18. The method of claim 17, further comprising selecting the revenue maximizing random walk from each node i such that for every i, let S_i:=argmax_S⊂N{Σ_jεSp_ij,S(R_j ^T+r_ij)}.

19. A computer-implemented system for website optimization, comprising:

means for receiving a directed graph representative of the website comprising nodes and edges the nodes represent web pages and the edges represent hyperlinks to respective web pages, and revenue values are associated with the respective nodes and/or edges;

means for computing revenue of random walks through the directed graph;

means for verifying a plurality of constraints; and

means for outputting a sub-graph comprising at least one revenue maximizing random walk associated with the nodes and edges.

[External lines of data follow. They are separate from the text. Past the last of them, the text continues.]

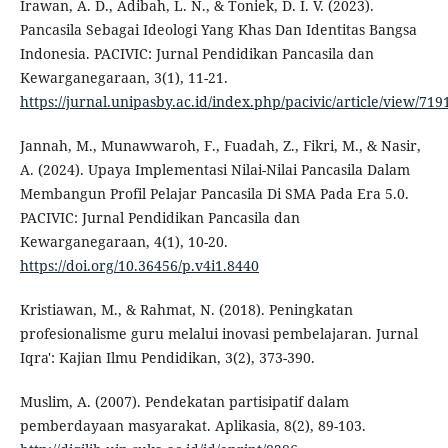
Irawan, A. D., Adibah, L. N., & Toniek, D. I. V. (2023).
Pancasila Sebagai Ideologi Yang Khas Dan Identitas Bangsa
Indonesia. PACIVIC: Jurnal Pendidikan Pancasila dan
Kewarganegaraan, 3(1), 11-21.
https://jurnal.unipasby.ac.id/index.php/pacivic/article/view/719
Jannah, M., Munawwaroh, F., Fuadah, Z., Fikri, M., & Nasir,
A. (2024). Upaya Implementasi Nilai-Nilai Pancasila Dalam
Membangun Profil Pelajar Pancasila Di SMA Pada Era 5.0.
PACIVIC: Jurnal Pendidikan Pancasila dan
Kewarganegaraan, 4(1), 10-20.
https://doi.org/10.36456/p.v4i1.8440
Kristiawan, M., & Rahmat, N. (2018). Peningkatan
profesionalisme guru melalui inovasi pembelajaran. Jurnal
Iqra': Kajian Ilmu Pendidikan, 3(2), 373-390.
Muslim, A. (2007). Pendekatan partisipatif dalam
pemberdayaan masyarakat. Aplikasia, 8(2), 89-103.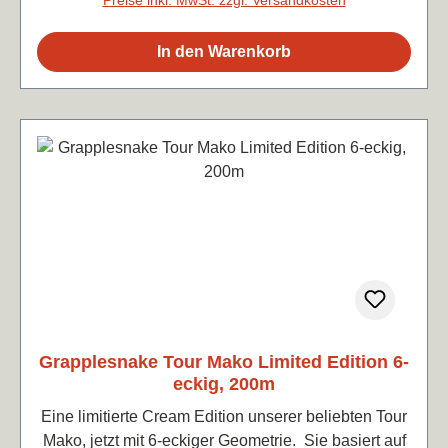
moderat, ähnlich wie bei Alpha und Tour Sniper, für
kontrollierten Grip und Stabilität. Stärke:
In den Warenkorb
1,25mmFarbe: creamPreis je lfd. m 1,17€
Grapplesnake Tour Mako Limited Edition 6-
eckig, 200m
Eine limitierte Cream Edition unserer beliebten Tour
Mako, jetzt mit 6-eckiger Geometrie. Sie basiert auf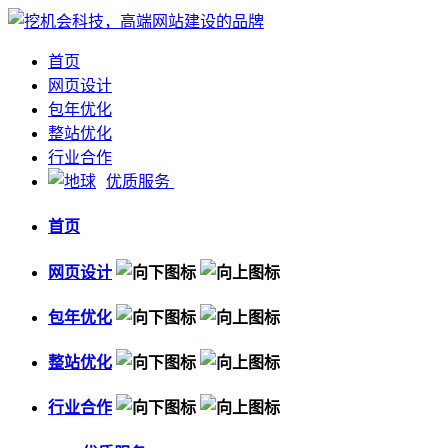
首页
网页设计
包年优化
整站优化
行业合作
优质服务
首页
网页设计
包年优化
整站优化
行业合作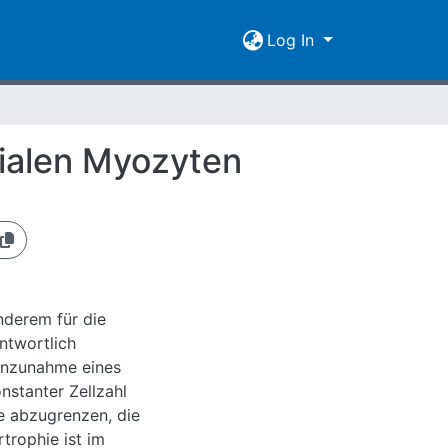
Log In
ialen Myozyten
derem für die
ntwortlich
enzunahme eines
stanter Zellzahl
ie abzugrenzen, die
trophie ist im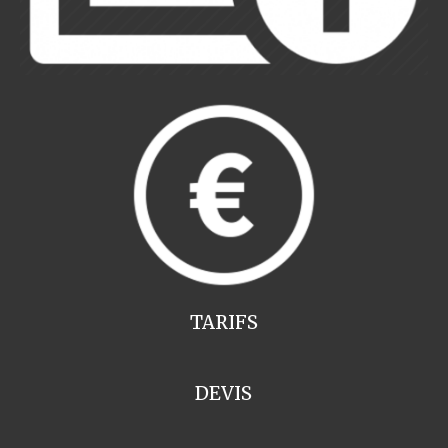
TARIFS
DEVIS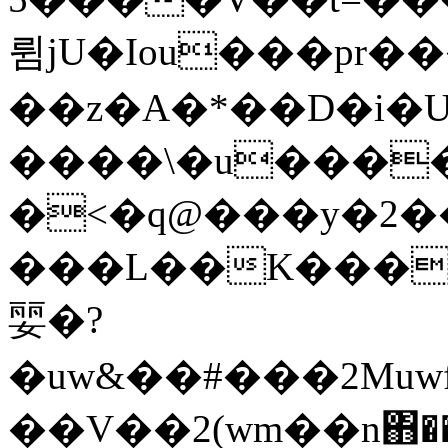
륌jU�Iou���pr�
��z�A�*��D�i�
����\�u�����ӥ@޸�1�
�<�q@���y�2������wm�����2��$���#5
���L��K�����xɼ�
婯�?
�uw&��#���2Muwf�����ݖg�SJwW��N�gN�9��=�s
��V��2(wm��n΋��)��6��^Llt��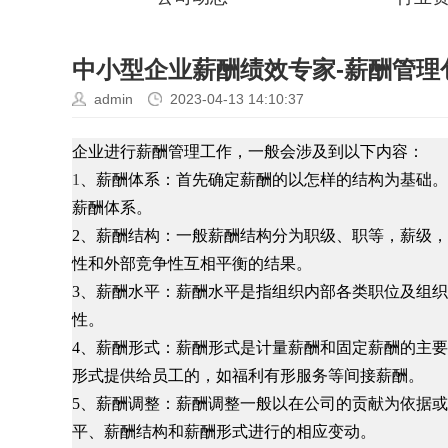
中小型企业薪酬绩效专家-薪酬管理
admin
2023-04-13 14:10:37
企业进行
薪酬管理
工作，一般会涉及到以下内容：
1
、
薪酬体系
：首先确定薪酬的以怎样的结构为基础。
薪酬体系。
2、
薪酬结构
：一般薪酬结构分为职级、职等，薪级，
性和外部竞争性互相平衡的结果。
3、薪酬水平：薪酬水平是指组织内部各类职位及组
性。
4、薪酬形式：薪酬形式是计量薪酬和固定薪酬的主
形式提供给员工的，如
福利
有形服务等间接薪酬。
5、薪酬调整：薪酬调整一般以在公司的贡献为依据
平、薪酬结构和薪酬形式进行的相应变动。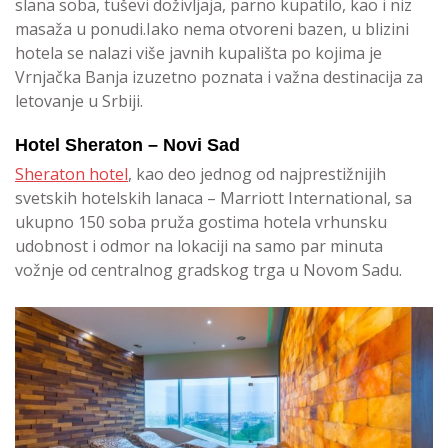
slana soba, tuševi doživljaja, parno kupatilo, kao i niz
masaža u ponudi.Iako nema otvoreni bazen, u blizini
hotela se nalazi više javnih kupališta po kojima je
Vrnjačka Banja izuzetno poznata i važna destinacija za
letovanje u Srbiji.
Hotel Sheraton – Novi Sad
Sheraton hotel
, kao deo jednog od najprestižnijih
svetskih hotelskih lanaca – Marriott International, sa
ukupno 150 soba pruža gostima hotela vrhunsku
udobnost i odmor na lokaciji na samo par minuta
vožnje od centralnog gradskog trga u Novom Sadu.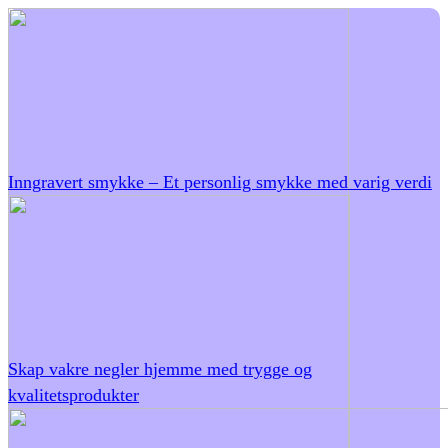
Inngravert smykke – Et personlig smykke med varig verdi
Skap vakre negler hjemme med trygge og
kvalitetsprodukter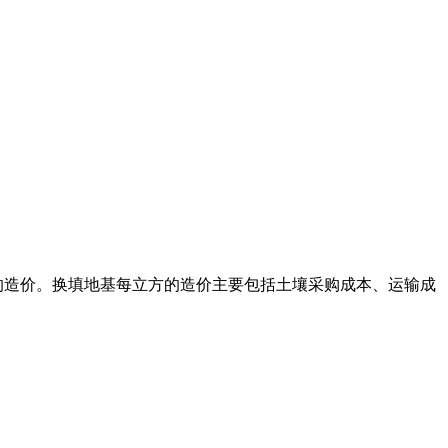
方的造价。换填地基每立方的造价主要包括土壤采购成本、运输成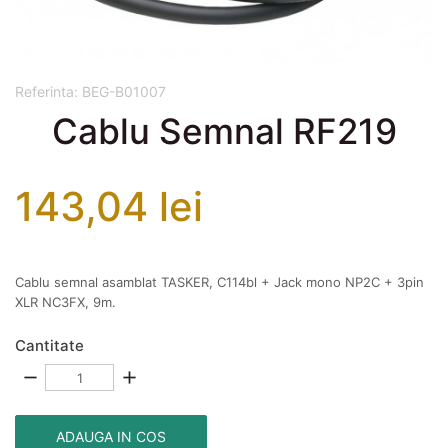
Referinta:
BEG-B01007
Cablu Semnal RF219
143,04 lei
Cablu semnal asamblat TASKER, C114bl + Jack mono NP2C + 3pin
XLR NC3FX, 9m.
Cantitate
remove
add
ADAUGA IN COS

20. The system of claim 19, further comprising means for computing the revenue of random walks using the following equation:

\max \sum_{i, j \in N} r_{ij} \cdot (x_{i} p_{ij} y_{ij}) .

where x_ip_ijy_ijis the expected number of times a web surfer traverses links ij,

x_irepresents the expected number of times a web surfer encounters a node i,

p_ijrepresents the probability that a surfer on page i follows a hyperlink to page j,

y_ijexpresses the existence of an edge between nodes i and j.